* [Exercise requirements]
Copy, from the material below, every line in which the word "Grey" can be found.

* [Material for this task]
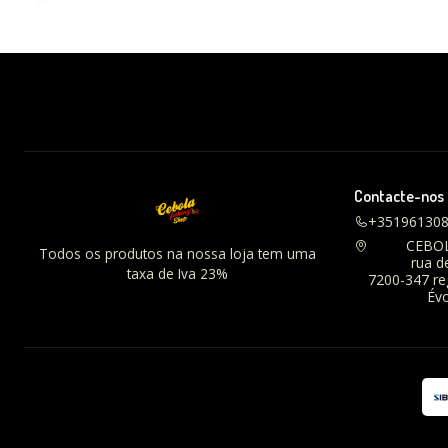
Contacte-nos
+35196130
CEBO
Todos os produtos na nossa loja tem uma
rua d
taxa de Iva 23%
7200-347 r
Évo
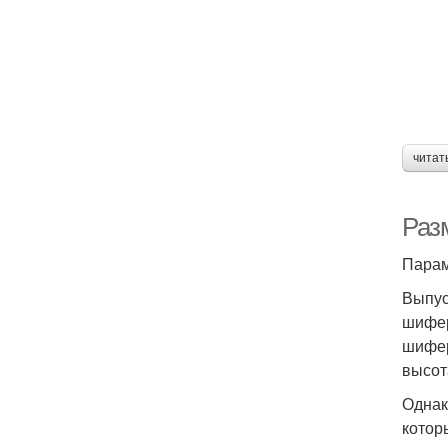
читат
Раз
Парам
Выпус
шифер
шифер
высот
Однак
котор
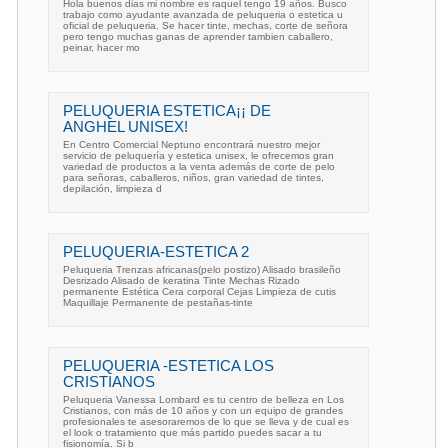
Hola buenos dias mi nombre es raquel tengo 19 años. Busco
trabajo como ayudante avanzada de peluqueria o estetica u
oficial de peluqueria. Se hacer tinte, mechas, corte de señora
pero tengo muchas ganas de aprender tambien caballero,
peinar, hacer mo
PELUQUERIA ESTETICA¡¡ DE
ANGHEL UNISEX!
En Centro Comercial Neptuno encontrará nuestro mejor
servicio de peluquería y estetica unisex, le ofrecemos gran
variedad de productos a la venta además de corte de pelo
para señoras, caballeros, niños, gran variedad de tintes,
depilación, limpieza d
PELUQUERIA-ESTETICA 2
Peluqueria Trenzas africanas(pelo postizo) Alisado brasileño
Desrizado Alisado de keratina Tinte Mechas Rizado
permanente Estética Cera corporal Cejas Limpieza de cutis
Maquillaje Permanente de pestañas-tinte
PELUQUERIA -ESTETICA LOS
CRISTIANOS
Peluqueria Vanessa Lombard es tu centro de belleza en Los
Cristianos, con más de 10 años y con un equipo de grandes
profesionales te asesoraremos de lo que se lleva y de cual es
el look o tratamiento que más partido puedes sacar a tu
fisionomía. Si b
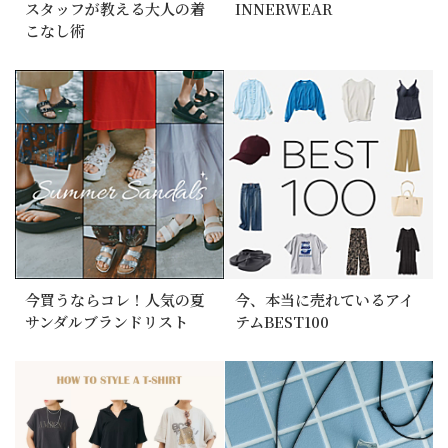
スタッフが教える大人の着
INNERWEAR
こなし術
今買うならコレ！人気の夏
今、本当に売れているアイ
サンダルブランドリスト
テムBEST100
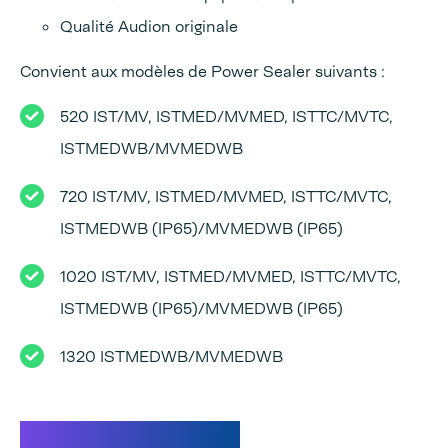
Qualité Audion originale
Convient aux modèles de Power Sealer suivants :
520 IST/MV, ISTMED/MVMED, ISTTC/MVTC,
ISTMEDWB/MVMEDWB
720 IST/MV, ISTMED/MVMED, ISTTC/MVTC,
ISTMEDWB (IP65)/MVMEDWB (IP65)
1020 IST/MV, ISTMED/MVMED, ISTTC/MVTC,
ISTMEDWB (IP65)/MVMEDWB (IP65)
1320 ISTMEDWB/MVMEDWB
Caractéristiques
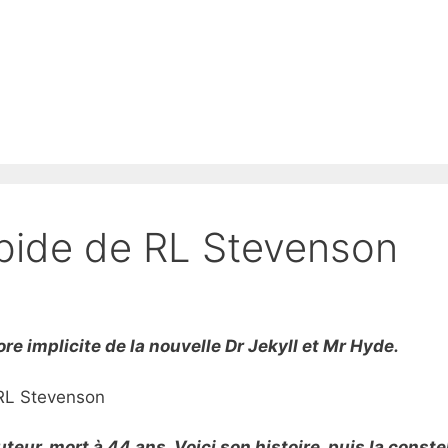
ramme
Références
English Italiano Español
bide de RL Stevenson
re implicite de la nouvelle Dr Jekyll et Mr Hyde.
uteur, mort à 44 ans. Voici son histoire, puis la constel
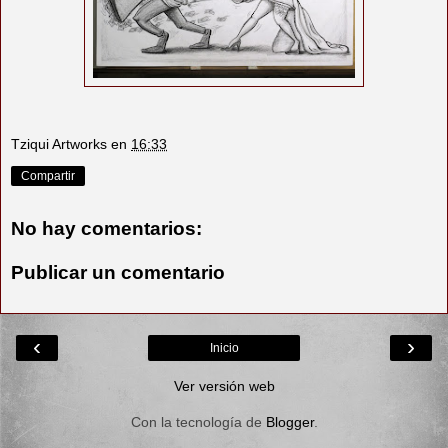
Tziqui Artworks
en
16:33
Compartir
No hay comentarios:
Publicar un comentario
‹
›
Inicio
Ver versión web
Con la tecnología de
Blogger
.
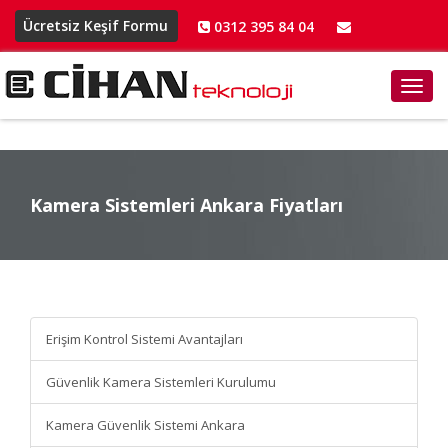
Ücretsiz Keşif Formu
0312 395 84 04
info@cihanteknoloji.net
Toggl
navig
Kamera Sistemleri Ankara Fiyatları
Kamera Sistemleri Ankara
Fiyatları
Erişim Kontrol Sistemi Avantajları
Güvenlik Kamera Sistemleri Kurulumu
Kamera Güvenlik Sistemi Ankara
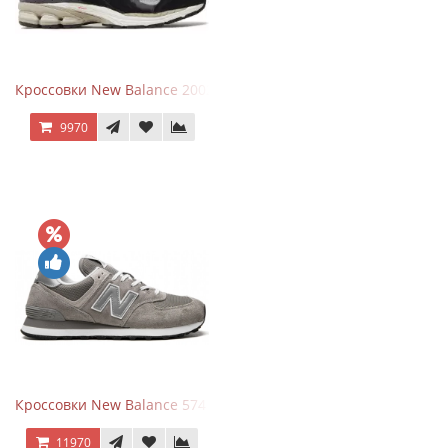
Кроссовки New Balance 2002R Protection Pack Black Grey
9970
Кроссовки New Balance 574 Grey White Silver
11970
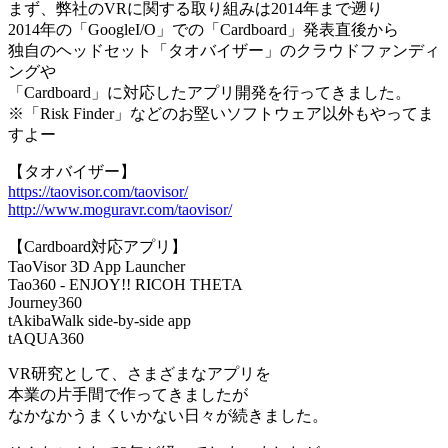
まず、弊社のVRに関する取り組みは2014年まで遡り
2014年の「GoogleI/O」での「Cardboard」発表直後から
独自のヘッドセット「タオバイザー」のクラウドファンディ
ングや
「Cardboard」に対応したアプリ開発を行ってきました。
※「Risk Finder」などのお堅いソフトウェア以外もやってま
すよー
【タオバイザー】
https://taovisor.com/taovisor/
http://www.moguravr.com/taovisor/
【Cardboard対応アプリ】
TaoVisor 3D App Launcher
Tao360 - ENJOY!! RICOH THETA
Journey360
tAkibaWalk side-by-side app
tAQUA360
VR研究として、さまざまなアプリを
本業の片手間で作ってきましたが
なかなかうまくいかない日々が続きました。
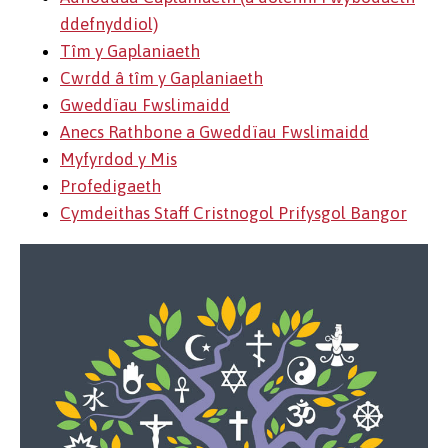
ddefnyddiol)
Tîm y Gaplaniaeth
Cwrdd â tîm y Gaplaniaeth
Gweddïau Fwslimaidd
Anecs Rathbone a Gweddïau Fwslimaidd
Myfyrdod y Mis
Profedigaeth
Cymdeithas Staff Cristnogol Prifysgol Bangor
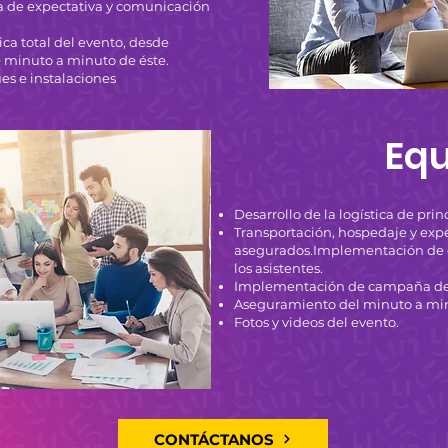
 de expectativa y comunicación
ica total del evento, desde
e minuto a minuto de éste.
es e instalaciones
Equ
Desarrollo de la logística de princ
Transportación, hospedaje y exp
asegurados.
Implementación de d
los asistentes.
Implementación de campaña d
Aseguramiento del minuto a min
Fotos y videos del evento.
CONTÁCTANOS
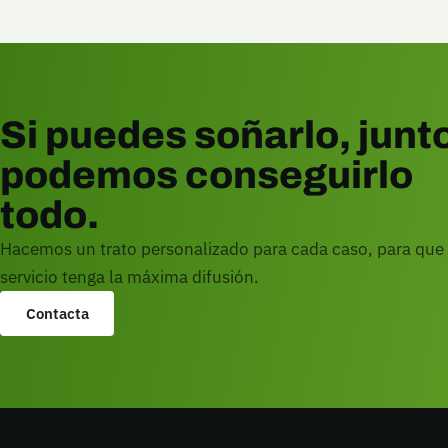
Si puedes soñarlo, junt
podemos conseguirlo
todo.
Hacemos un trato personalizado para cada caso, para que
servicio tenga la máxima difusión.
Contacta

* [Exercise solution]
Кроссовки New Balance 2002R Protection Pack Black Grey
Кроссовки New Balance 574 Grey White Silver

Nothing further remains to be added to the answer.